Kā Roimata o Hine Hukatere
I see faces in the ice. There’s a word for it: pareidolia. Sometimes I see an arm caressing the body of the glacier, its reach expansive. But despite her appeal, this frozen mistress courts death and destruction.
Although it’s unwise, since Jenny died, I walk these pathways on my own. I check the routes, looking for fresh crevasses and stressed seracs that might topple on us. My clients must be safe when they tackle the glacier’s backbone with their sticks and crampons.
The clouds scud overhead like closing curtains. We may have to postpone the 10.15 ice walk if the weather closes in.
I stop for a cigarette. Sitting on a jutting mound, I marvel at the range of blues and greys around me. Looking down, I see two eyes under the glassy plaque at my feet.

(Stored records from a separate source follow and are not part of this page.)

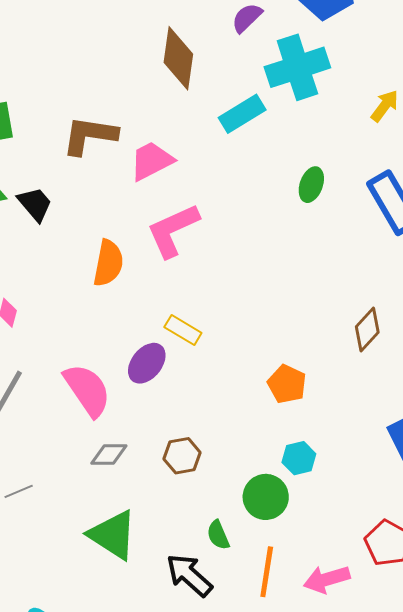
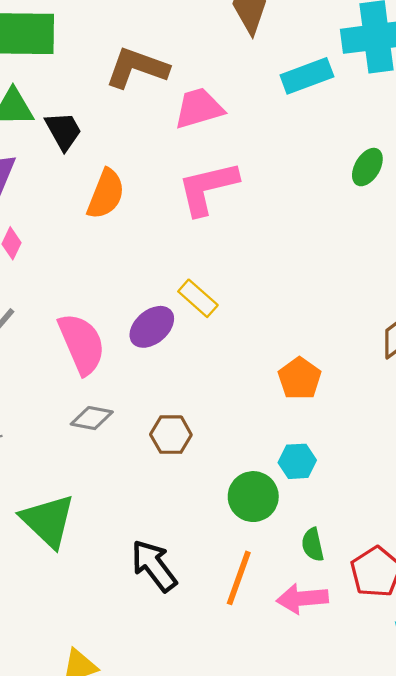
orange semicircle: (108, 263) -> (106, 194), moved
green triangle: (113, 535) -> (48, 521), moved
green semicircle: (218, 535) -> (313, 545), moved

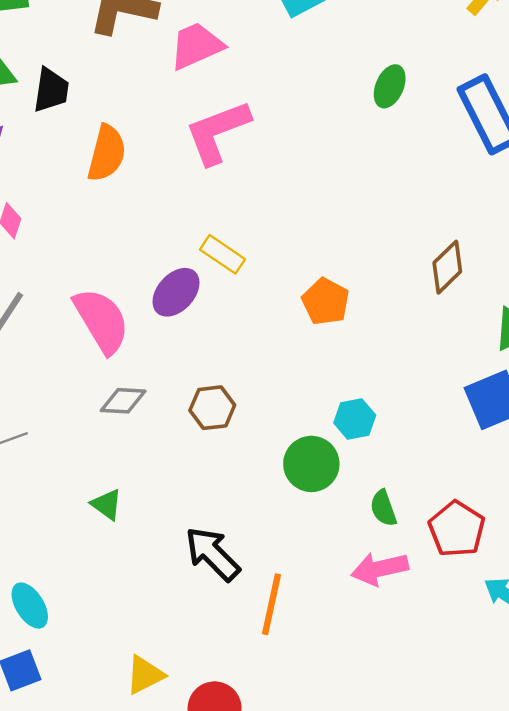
black trapezoid: (63, 131) -> (51, 90), turned 45
orange pentagon: (300, 378) -> (326, 302), moved
green triangle: (48, 521) -> (107, 504), moved, size x0.5
orange line: (239, 578) -> (272, 604), moved

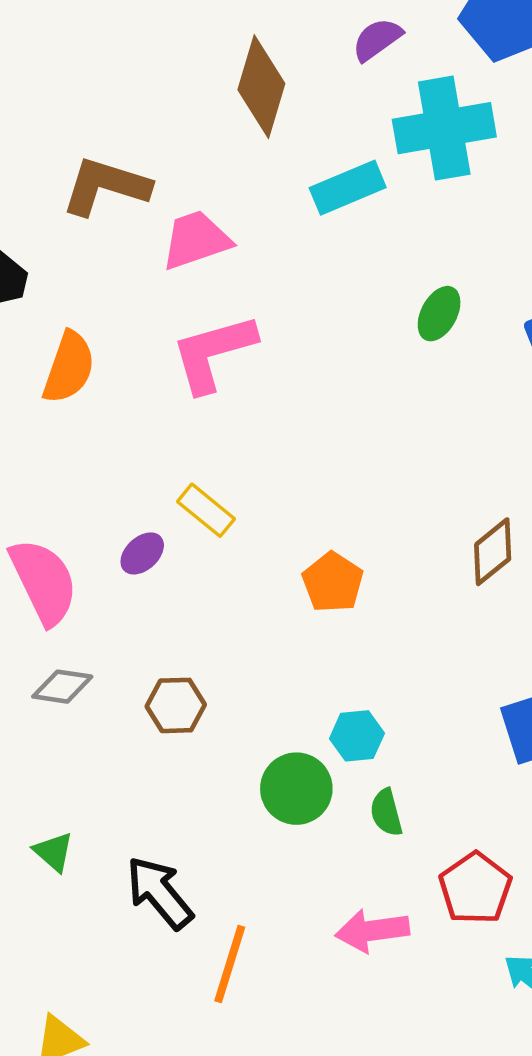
purple ellipse: (176, 292) -> (142, 553), size x0.7
green triangle: (107, 504) -> (54, 852), moved
green semicircle: (383, 508) -> (386, 813), moved

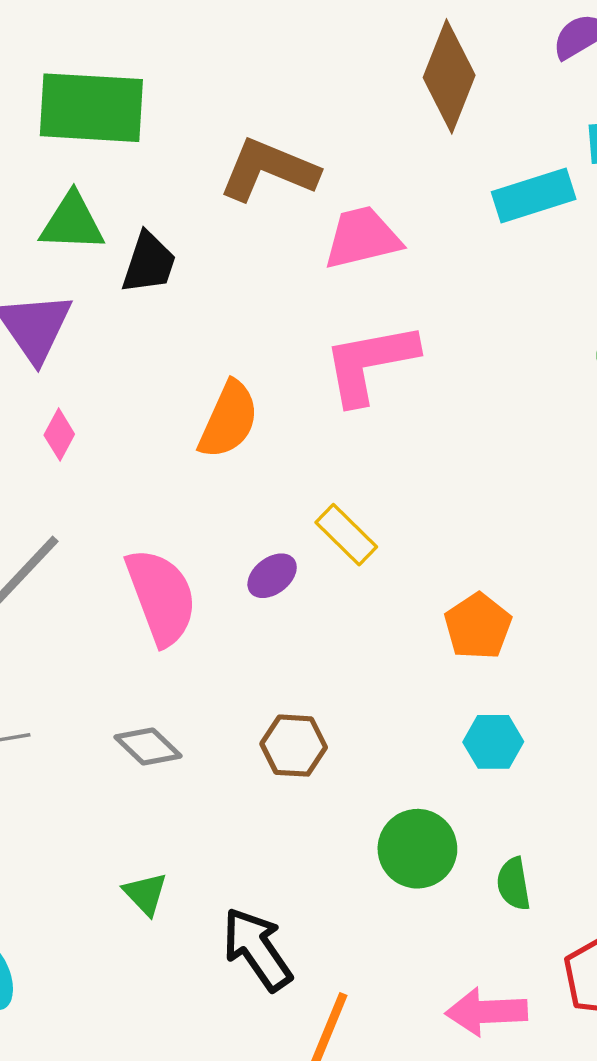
orange semicircle: (69, 367) -> (229, 420), moved
gray diamond: (62, 687) -> (148, 746), moved, turned 30
cyan hexagon: (357, 736) -> (493, 742), moved

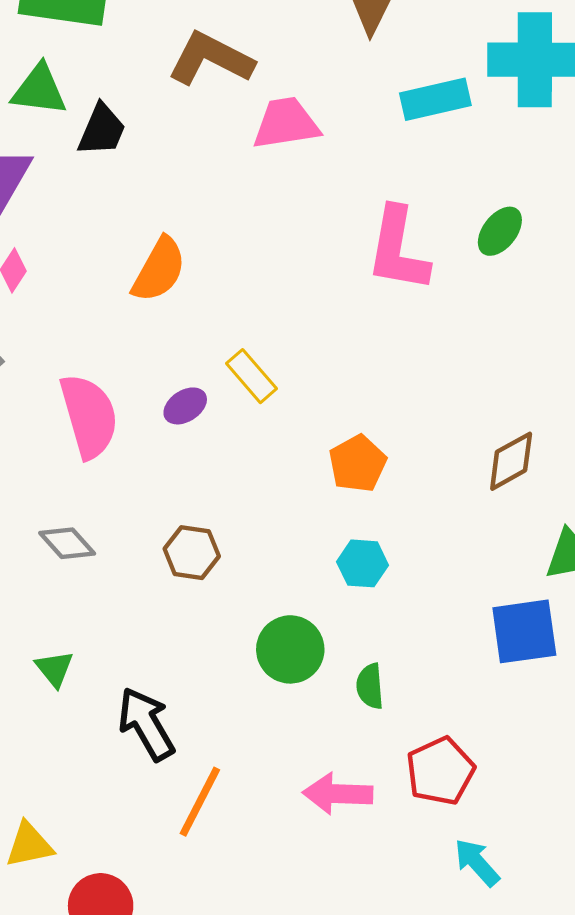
pink L-shape: (370, 363) -> (398, 249), moved, turned -74

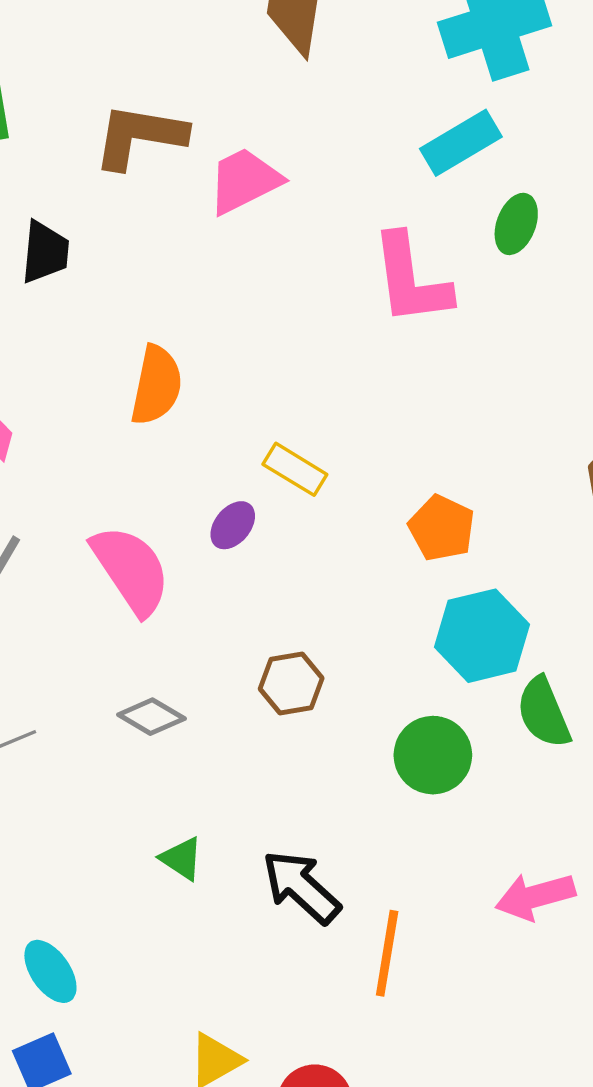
cyan rectangle: (435, 99) -> (461, 143), moved
cyan hexagon: (363, 563) -> (482, 636), size x1.6
green semicircle: (370, 686) -> (544, 713), moved, size x1.4

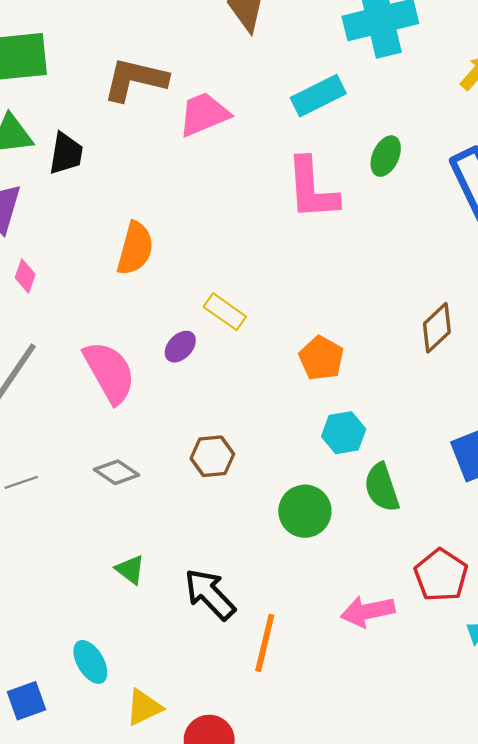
cyan rectangle: (461, 143) -> (318, 96), moved
cyan hexagon: (482, 636) -> (344, 433), size x0.7
cyan ellipse: (50, 971) -> (90, 662), moved

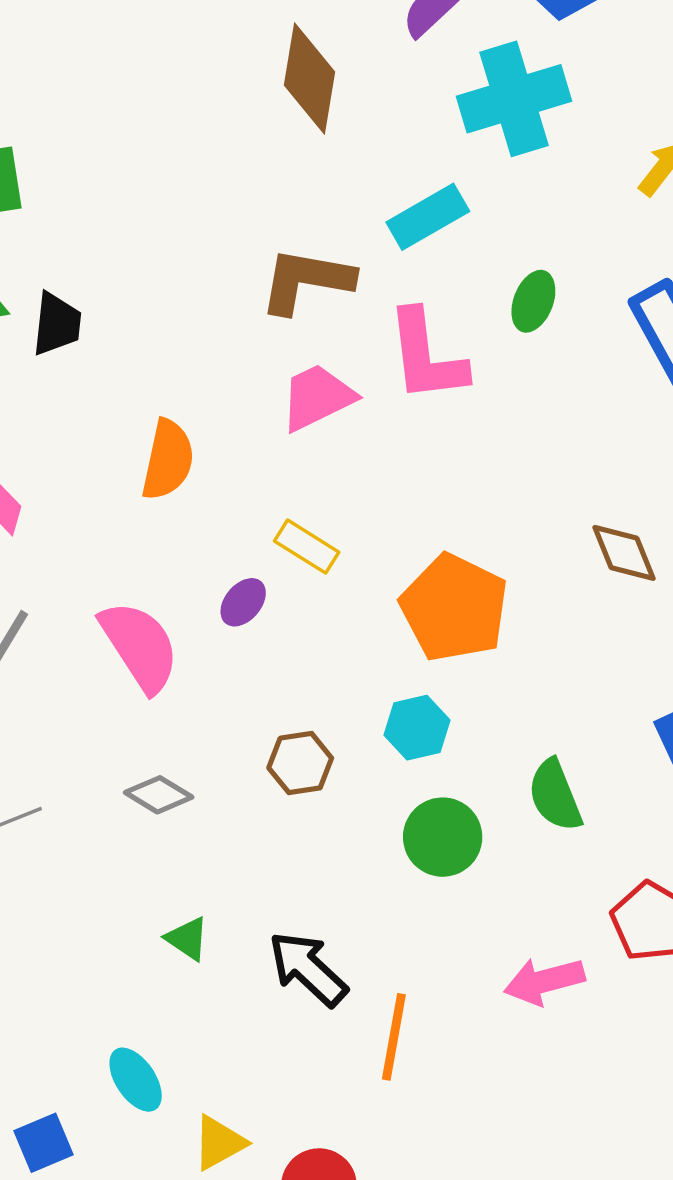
brown L-shape: (135, 79) -> (306, 281), moved
pink trapezoid: (204, 114) -> (317, 397), moved
brown diamond: (437, 328) -> (624, 553), turned -66
orange pentagon: (321, 358) -> (454, 608), size x1.6
cyan hexagon: (344, 433) -> (417, 728), moved

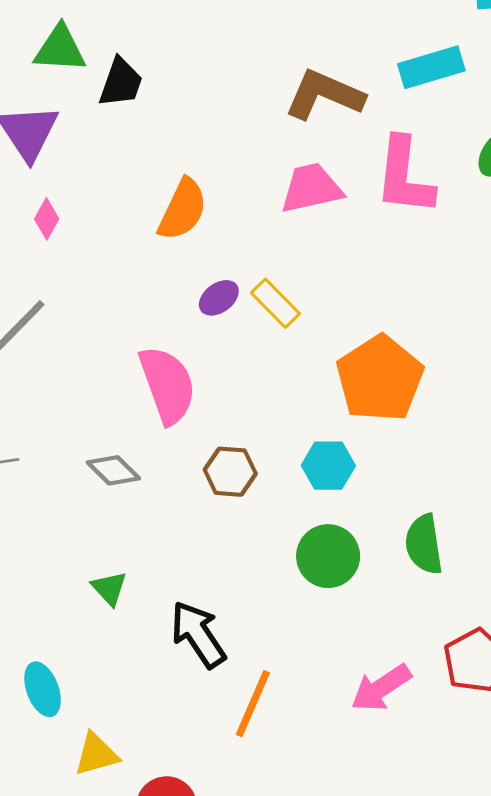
purple ellipse: (243, 602) -> (219, 298), moved
pink semicircle: (140, 646) -> (167, 385), moved
pink arrow: (544, 981) -> (381, 688), turned -32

I often see faces in the ice.
But this is different. This is no pareidolia. Nor is it a missing tramper shrouded in polyprop and fleece. Her hair is loose, encased in resin-like ice. Her lips are blue. She looks like Jenny.
When I push my tears away, she’s sitting next to me. The woman tells me her name is Hine Huketere. I know this before she speaks. I have always known it. I follow her, not because she calls me by my name, not because she takes my hand, but because I must.
Perhaps it’s not possible to know something that constantly shifts. I thought I recognised every ice cave, every feature of this glacier. But Hine takes me somewhere I have never been. She removes my clothing. The inevitability of death slows my heartbeat. Standing naked in front of her, I accept my fate.
“You are like very him,” she says, stroking my face. Embracing the contradiction of the warmth in my belly and her dry ice breath, I sink into her cold warmth. We don’t make love. This is about baring our spirits. This is an attempt to save each other. This is so much more than sex.
Her tears are unstoppable. She cries for the loss of her lover.
Some call this place Franz Josef Glacier. But the ice comes from her tears, kā roimata; her tears made solid. This is her last farewell, along with so many like her.